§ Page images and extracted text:
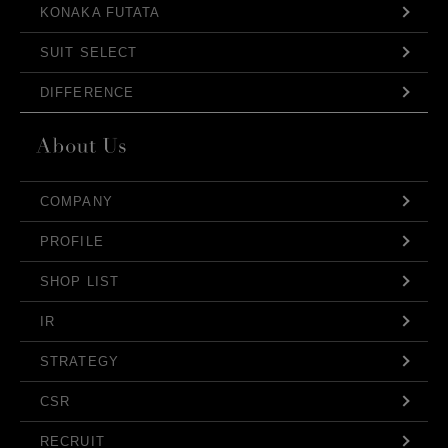
KONAKA FUTATA
SUIT SELECT
DIFFERENCE
COMPANY
PROFILE
SHOP LIST
IR
STRATEGY
CSR
RECRUIT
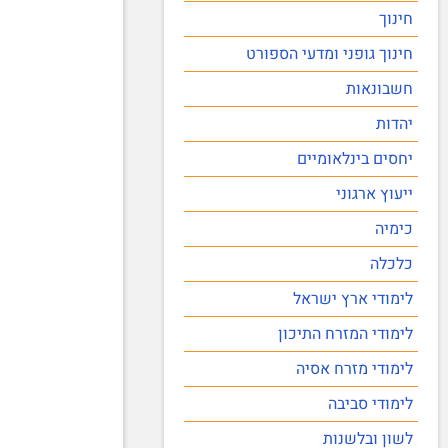
חינוך
חינוך גופני ומדעי הספורט
חשבונאות
יהדות
יחסים בינלאומיים
ייעוץ ארגוני
כימיה
כלכלה
לימודי ארץ ישראל
לימודי המזרח התיכון
לימודי מזרח אסיה
לימודי סביבה
לשון ובלשנות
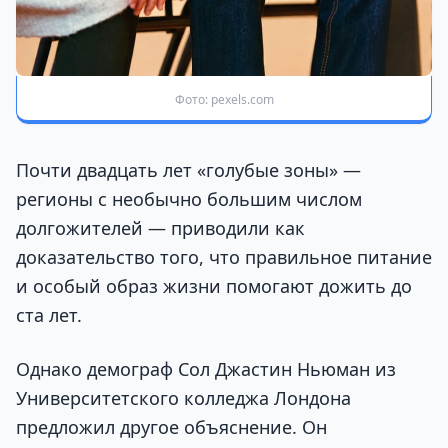
Фото: pexels.com
Почти двадцать лет «голубые зоны» —
регионы с необычно большим числом
долгожителей — приводили как
доказательство того, что правильное питание
и особый образ жизни помогают дожить до
ста лет.
Однако демограф Сол Джастин Ньюман из
Университетского колледжа Лондона
предложил другое объяснение. Он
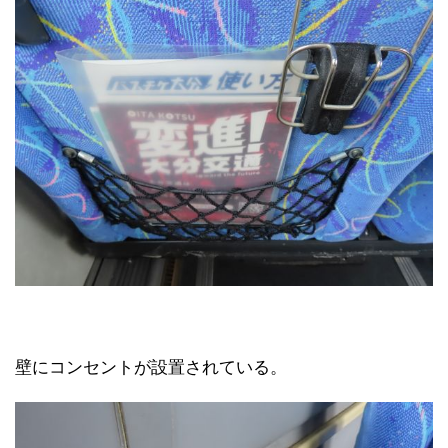
壁にコンセントが設置されている。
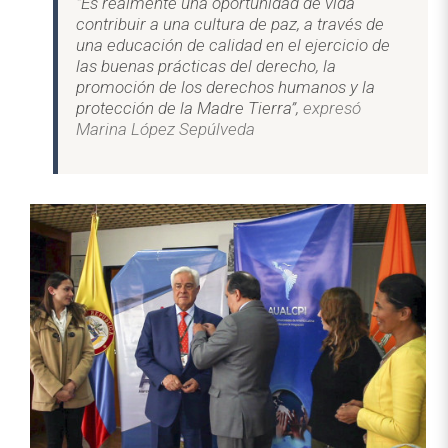
"
Es realmente una oportunidad de vida
contribuir a una cultura de paz, a través de
una educación de calidad en el ejercicio de
las buenas prácticas del derecho, la
promoción de los derechos humanos y la
protección de la Madre Tierra”,
expresó
Marina López Sepúlveda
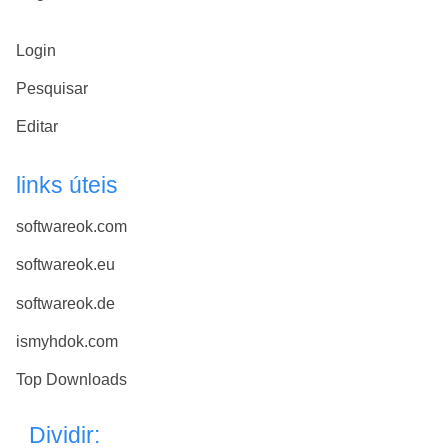
Login
Pesquisar
Editar
links úteis
softwareok.com
softwareok.eu
softwareok.de
ismyhdok.com
Top Downloads
Dividir:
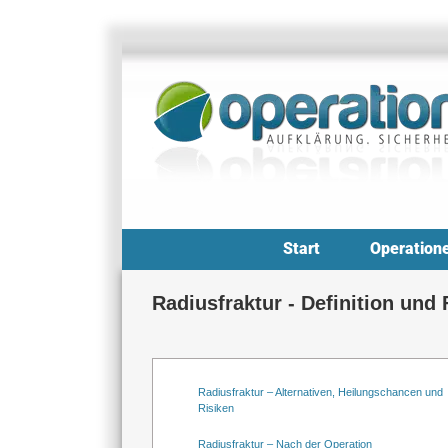
Zum
Inhalt
springen
Start
Operation
Radiusfraktur - Definition und
Radiusfraktur – Alternativen, Heilungschancen und
Risiken
Radiusfraktur – Nach der Operation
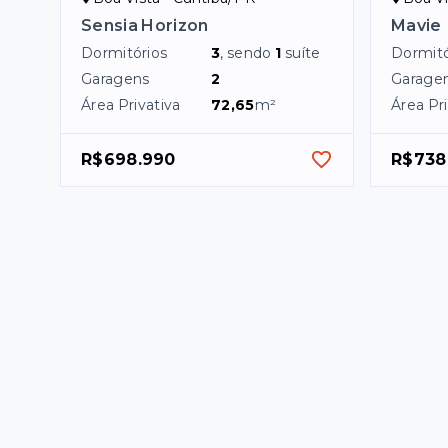
Sensia Horizon
Mavie
Dormitórios
3
, sendo
1
suíte
Dormitó
Garagens
2
Garage
Área Privativa
72,65
m²
Área Pri
R$698.990
R$738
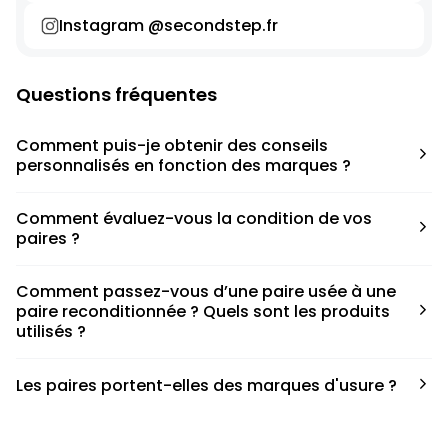
Instagram @secondstep.fr
Questions fréquentes
Comment puis-je obtenir des conseils
personnalisés en fonction des marques ?
Chaque modèle est accompagné d’un conseil pratique
Comment évaluez-vous la condition de vos
pour déterminer la taille appropriée, que ce soit une taille
paires ?
en dessous, au-dessus ou correspondant à votre taille
habituelle.
Nous avons élaboré une grille de notation basée sur les
Comment passez-vous d’une paire usée à une
défauts spécifiques de chaque paire.
paire reconditionnée ? Quels sont les produits
utilisés ?
Nous collaborons avec des partenaires sneakers artists qui
Les paires portent-elles des marques d'usure ?
ont fait de cette passion leur métier afin de reconditionner
les paires. Le processus de nettoyage fait appel à divers
Les paires commandées chez Second Step peuvent porter
produits, chacun jouant un rôle crucial. En ce qui concerne
des marques d’usures, cela dépend de la condition de la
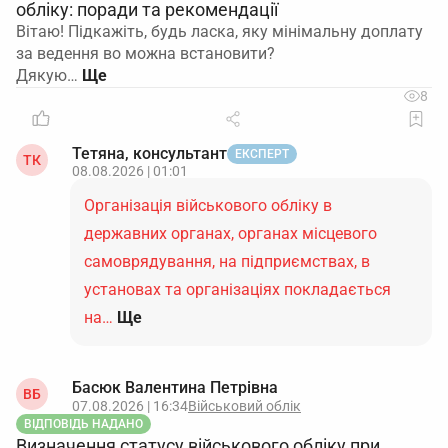
обліку: поради та рекомендації
Вітаю! Підкажіть, будь ласка, яку мінімальну доплату
за ведення во можна встановити?
Дякую…
8
Тетяна, консультант
ЕКСПЕРТ
ТК
08.08.2026 | 01:01
Організація військового обліку в
державних органах, органах місцевого
самоврядування, на підприємствах, в
установах та організаціях покладається
на…
Ще
Басюк Валентина Петрівна
ВБ
07.08.2026 | 16:34
Військовий облік
ВІДПОВІДЬ НАДАНО
Визначення статусу військового обліку при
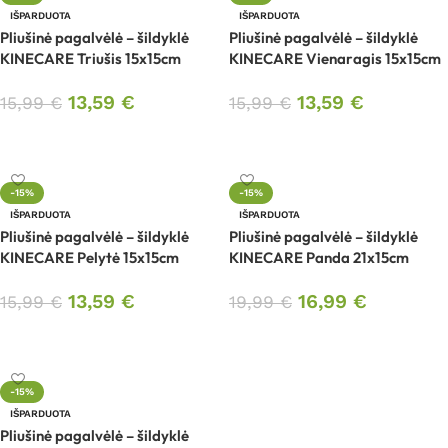
IŠPARDUOTA
IŠPARDUOTA
Pliušinė pagalvėlė – šildyklė
Pliušinė pagalvėlė – šildyklė
KINECARE Triušis 15x15cm
KINECARE Vienaragis 15x15cm
13,59
€
13,59
€
15,99
€
15,99
€
Daugiau
Daugiau
-15%
-15%
IŠPARDUOTA
IŠPARDUOTA
Pliušinė pagalvėlė – šildyklė
Pliušinė pagalvėlė – šildyklė
KINECARE Pelytė 15x15cm
KINECARE Panda 21x15cm
13,59
€
16,99
€
15,99
€
19,99
€
Daugiau
Daugiau
-15%
IŠPARDUOTA
Pliušinė pagalvėlė – šildyklė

§ To do: Start at the first line and set down all of the data exactly, passing over the pictures.

§ Reply:
KONAKA FUTATA
SUIT SELECT
DIFFERENCE
COMPANY
PROFILE
SHOP LIST
IR
STRATEGY
CSR
RECRUIT
חינוך
חינוך גופני ומדעי הספורט
חשבונאות
יהדות
יחסים בינלאומיים
ייעוץ ארגוני
כימיה
כלכלה
לימודי ארץ ישראל
לימודי המזרח התיכון
לימודי מזרח אסיה
לימודי סביבה
לשון ובלשנות
Фото: pexels.com
Почти двадцать лет «голубые зоны» —
регионы с необычно большим числом
долгожителей — приводили как
доказательство того, что правильное питание
и особый образ жизни помогают дожить до
ста лет.
Однако демограф Сол Джастин Ньюман из
Университетского колледжа Лондона
предложил другое объяснение. Он
壁にコンセントが設置されている。
"
Es realmente una oportunidad de vida
contribuir a una cultura de paz, a través de
una educación de calidad en el ejercicio de
las buenas prácticas del derecho, la
promoción de los derechos humanos y la
protección de la Madre Tierra”,
expresó
Marina López Sepúlveda
Login
Pesquisar
Editar
links úteis
softwareok.com
softwareok.eu
softwareok.de
ismyhdok.com
Top Downloads
Dividir:
Zum
Inhalt
springen
Start
Operation
Radiusfraktur - Definition und
Radiusfraktur – Alternativen, Heilungschancen und
Risiken
Radiusfraktur – Nach der Operation
Sensia Horizon
Mavie
Dormitórios
3
, sendo
1
suíte
Dormitó
Garagens
2
Garage
Área Privativa
72,65
m²
Área Pri
R$698.990
R$738
Instagram @secondstep.fr
Questions fréquentes
Comment puis-je obtenir des conseils
personnalisés en fonction des marques ?
Chaque modèle est accompagné d’un conseil pratique
Comment évaluez-vous la condition de vos
pour déterminer la taille appropriée, que ce soit une taille
paires ?
en dessous, au-dessus ou correspondant à votre taille
habituelle.
Nous avons élaboré une grille de notation basée sur les
Comment passez-vous d’une paire usée à une
défauts spécifiques de chaque paire.
paire reconditionnée ? Quels sont les produits
utilisés ?
Nous collaborons avec des partenaires sneakers artists qui
Les paires portent-elles des marques d'usure ?
ont fait de cette passion leur métier afin de reconditionner
les paires. Le processus de nettoyage fait appel à divers
Les paires commandées chez Second Step peuvent porter
produits, chacun jouant un rôle crucial. En ce qui concerne
des marques d’usures, cela dépend de la condition de la
обліку: поради та рекомендації
Вітаю! Підкажіть, будь ласка, яку мінімальну доплату
за ведення во можна встановити?
Дякую…
8
Тетяна, консультант
ЕКСПЕРТ
ТК
08.08.2026 | 01:01
Організація військового обліку в
державних органах, органах місцевого
самоврядування, на підприємствах, в
установах та організаціях покладається
на…
Ще
Басюк Валентина Петрівна
ВБ
07.08.2026 | 16:34
Військовий облік
ВІДПОВІДЬ НАДАНО
Визначення статусу військового обліку при
IŠPARDUOTA
IŠPARDUOTA
Pliušinė pagalvėlė – šildyklė
Pliušinė pagalvėlė – šildyklė
KINECARE Triušis 15x15cm
KINECARE Vienaragis 15x15cm
13,59
€
13,59
€
15,99
€
15,99
€
Daugiau
Daugiau
-15%
-15%
IŠPARDUOTA
IŠPARDUOTA
Pliušinė pagalvėlė – šildyklė
Pliušinė pagalvėlė – šildyklė
KINECARE Pelytė 15x15cm
KINECARE Panda 21x15cm
13,59
€
16,99
€
15,99
€
19,99
€
Daugiau
Daugiau
-15%
IŠPARDUOTA
Pliušinė pagalvėlė – šildyklė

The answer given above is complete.